Biden’s national security strategy focuses on China, Russia and democracy at home


The past few weeks have shown how difficult some of them will be.

Mr Biden was undermined by Saudi Arabia, which he visited over the summer, when the kingdom led a move within OPEC last week to cut oil production after he was told that he would increase it. The OPEC decision contributes to inflation and also helps Russia finance the war in Ukraine. Mr Biden said on Tuesday he would reconsider his relationship with the Saudis and make them pay a price.

China’s cooperation on climate issues has all but stopped; “strategic stability” talks with Russia on limiting nuclear arsenals have ended.

“Russia now poses an immediate and persistent threat to international peace and stability,” the document says, a sharp break from decades of strategies that sought to integrate Russia and the West. “This is not a fight between the West and Russia. These are the fundamental principles of the United Nations Charter, to which Russia is a party, in particular respect for sovereignty, territorial integrity and the prohibition of acquiring territory by war.

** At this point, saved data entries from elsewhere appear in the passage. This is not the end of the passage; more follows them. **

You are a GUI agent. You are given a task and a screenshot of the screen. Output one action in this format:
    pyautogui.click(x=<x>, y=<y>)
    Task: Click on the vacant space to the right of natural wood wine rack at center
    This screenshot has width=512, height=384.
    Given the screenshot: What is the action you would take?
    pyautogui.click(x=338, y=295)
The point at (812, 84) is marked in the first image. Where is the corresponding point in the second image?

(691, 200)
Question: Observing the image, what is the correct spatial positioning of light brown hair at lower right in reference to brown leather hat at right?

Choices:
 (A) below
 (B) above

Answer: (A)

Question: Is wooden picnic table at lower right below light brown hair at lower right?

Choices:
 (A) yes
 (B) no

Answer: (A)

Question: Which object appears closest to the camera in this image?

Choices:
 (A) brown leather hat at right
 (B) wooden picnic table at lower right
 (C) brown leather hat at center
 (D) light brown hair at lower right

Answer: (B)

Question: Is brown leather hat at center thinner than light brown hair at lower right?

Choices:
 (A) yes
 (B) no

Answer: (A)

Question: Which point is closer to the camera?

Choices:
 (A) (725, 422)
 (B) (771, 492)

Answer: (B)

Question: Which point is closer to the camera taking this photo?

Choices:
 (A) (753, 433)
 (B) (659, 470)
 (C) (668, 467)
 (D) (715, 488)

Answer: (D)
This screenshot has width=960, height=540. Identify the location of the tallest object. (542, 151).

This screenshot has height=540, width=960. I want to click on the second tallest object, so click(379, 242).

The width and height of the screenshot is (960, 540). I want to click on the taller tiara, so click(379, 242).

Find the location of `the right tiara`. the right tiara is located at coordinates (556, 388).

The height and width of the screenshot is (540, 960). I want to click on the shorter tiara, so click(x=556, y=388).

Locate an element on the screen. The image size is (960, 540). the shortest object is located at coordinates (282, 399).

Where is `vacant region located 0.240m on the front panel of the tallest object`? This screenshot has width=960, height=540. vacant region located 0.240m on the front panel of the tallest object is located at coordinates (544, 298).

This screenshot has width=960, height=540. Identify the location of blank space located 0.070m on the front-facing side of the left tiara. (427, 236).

Mr Putin clearly sees things differently: he says Ukraine has always been part of Russia, back in the days of the czars, and has described that moment as driven by the West’s efforts to contain and starve power Russian.

But what emerges from the pages of Mr. Biden’s strategy, which was drafted by the National Security Council with input from the entire administration, is a relentless focus on China. It was also the theme of a speech this week by Jeremy Fleming, the head of Britain’s cyber and signals intelligence agency.

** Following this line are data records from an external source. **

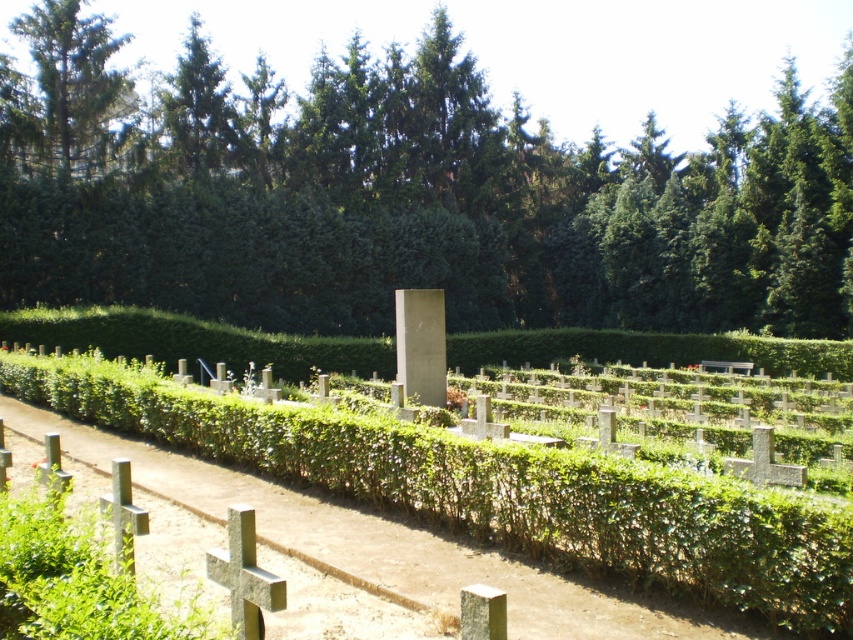 Who is taller, green hedge at center or green textured tree at upper left?

green textured tree at upper left is taller.

Is green hedge at center thinner than green textured tree at upper left?

No.

Is point (225, 474) closer to camera compared to point (21, 148)?

That is True.

This screenshot has height=640, width=853. Identify the location of green hedge at center. (379, 544).

Who is higher up, green leafy tree at center or green hedge at center?

Positioned higher is green leafy tree at center.

Between point (460, 74) and point (436, 584), which one is positioned behind?

The point (460, 74) is more distant.

Who is more distant from viewer, (355, 38) or (195, 467)?

Point (355, 38)

Locate an element on the screen. The width and height of the screenshot is (853, 640). green leafy tree at center is located at coordinates (405, 195).

Can you confirm if green leafy tree at center is wider than green textured tree at upper left?

Yes.

Does green leafy tree at center appear on the right side of green textured tree at upper left?

Indeed, green leafy tree at center is positioned on the right side of green textured tree at upper left.

What are the coordinates of `green leafy tree at center` in the screenshot? It's located at (405, 195).

The height and width of the screenshot is (640, 853). Identify the location of green leafy tree at center. (405, 195). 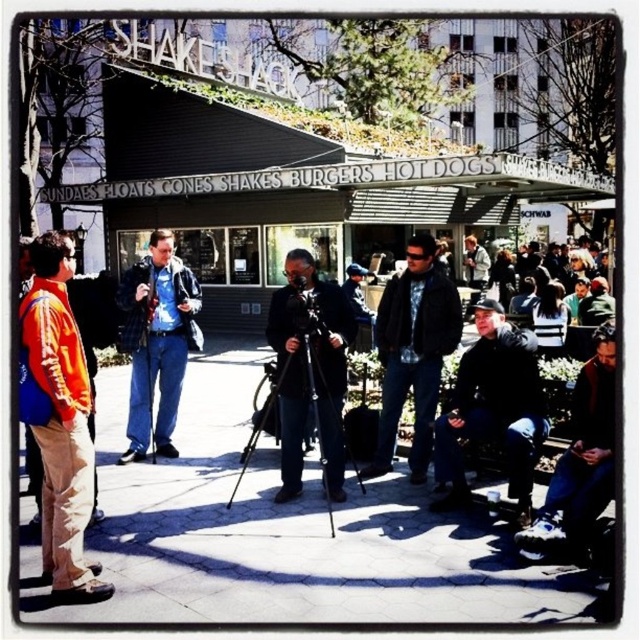 You are a photographer trying to capture the Shake Shack sign clearly. You have a black plastic video camera at center and dark blue jeans at lower right in your frame. Which object should you adjust to ensure the Shake Shack sign is fully visible?

The dark blue jeans at lower right is larger in size than the black plastic video camera at center, so you should adjust the dark blue jeans at lower right to ensure the Shake Shack sign is fully visible. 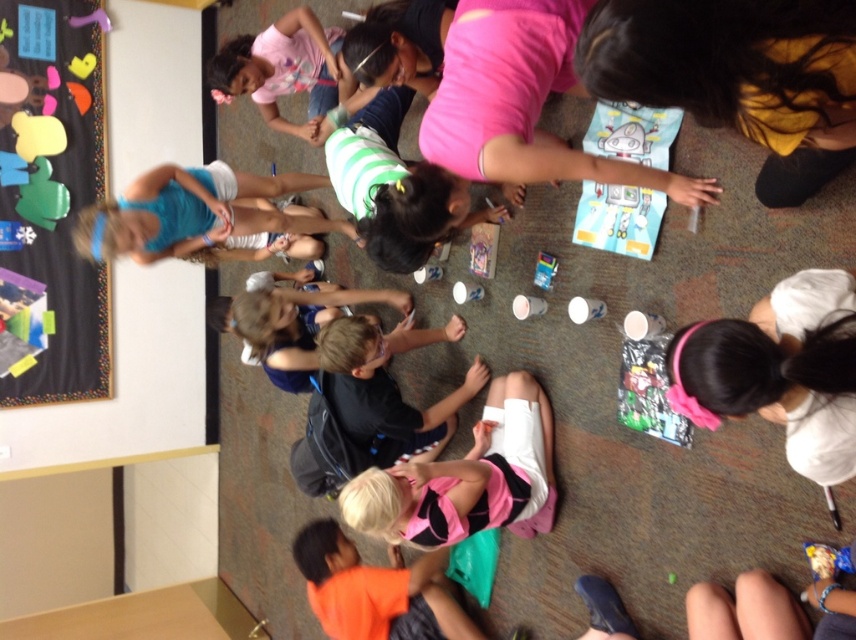 Based on the scene description, which object is wider, the blue fabric dress at upper left or the green striped shirt at center?

The blue fabric dress at upper left is wider than the green striped shirt at center according to the description.

Based on the scene description, which object is positioned lower in the image? The blue fabric dress at upper left or the green striped shirt at center?

The blue fabric dress at upper left is located below the green striped shirt at center, so it is positioned lower in the image.

You are a teacher in the classroom and need to locate the child wearing the yellow fabric shirt at lower right. Based on the coordinates provided, where should you look to find this child?

The yellow fabric shirt at lower right is located at point 0.119 on the x and 0.862 on the y axis, so you should look towards the lower right area of the image to find the child wearing it. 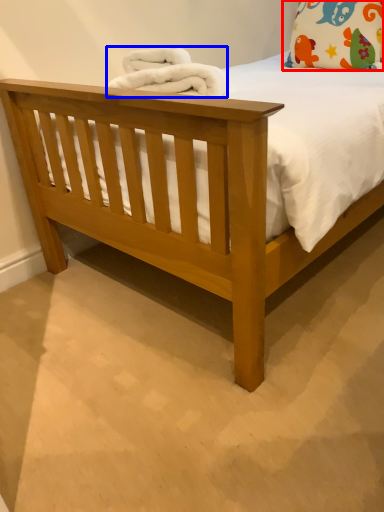 Question: Which object is closer to the camera taking this photo, pillow (highlighted by a red box) or material (highlighted by a blue box)?

Choices:
 (A) pillow
 (B) material

Answer: (B) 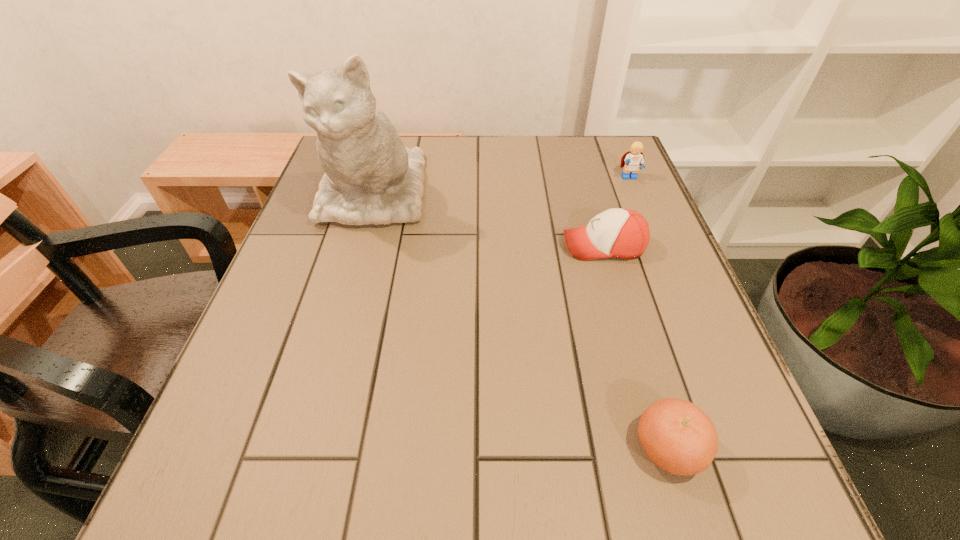 At what (x,y) coordinates should I click in order to perform the action: click on cat. Please return your answer as a coordinate pair (x, y). The image size is (960, 540). Looking at the image, I should click on (370, 177).

Where is `the leftmost object`? This screenshot has height=540, width=960. the leftmost object is located at coordinates (370, 177).

Find the location of a particular element. This screenshot has width=960, height=540. Lego is located at coordinates (633, 160).

Find the location of `baseball cap`. baseball cap is located at coordinates (621, 233).

Locate an element on the screen. the nearest object is located at coordinates point(677,436).

Locate an element on the screen. This screenshot has height=540, width=960. free location located on the front-facing side of the tallest object is located at coordinates (338, 318).

The height and width of the screenshot is (540, 960). Find the location of `vacant space situated on the front-facing side of the Lego`. vacant space situated on the front-facing side of the Lego is located at coordinates (650, 227).

Image resolution: width=960 pixels, height=540 pixels. I want to click on free space located on the front-facing side of the baseball cap, so click(512, 246).

Identify the location of free space located on the front-facing side of the baseball cap. (448, 246).

Find the location of a particular element. vacant space located 0.260m on the front-facing side of the baseball cap is located at coordinates (444, 246). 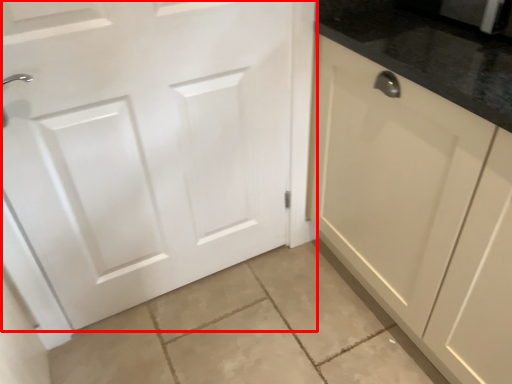 Question: From the image's perspective, considering the relative positions of door (annotated by the red box) and cabinetry in the image provided, where is door (annotated by the red box) located with respect to the staircase?

Choices:
 (A) below
 (B) above

Answer: (B)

Much of the military strategy outlined in the administration document is aimed at countering China in space, cyberspace and at sea – all of which require different hardware, different strategies and different talents than those containing the Russia. It outlines a more aggressive U.S. effort to bolster cybersecurity and urges working with allies and the private sector to “resist attempts to degrade our shared technological advances” by limiting Chinese and other investments in the United States and controlling exports of key technologies to China.

Some critics of the strategy worry that it is not moving fast enough. “China’s plans for Taiwan are centered around 2027,” Kori Schake, who directs foreign and defense policy studies at the American Enterprise Institute, said in an interview. “The budget does not envisage modernization at this speed.”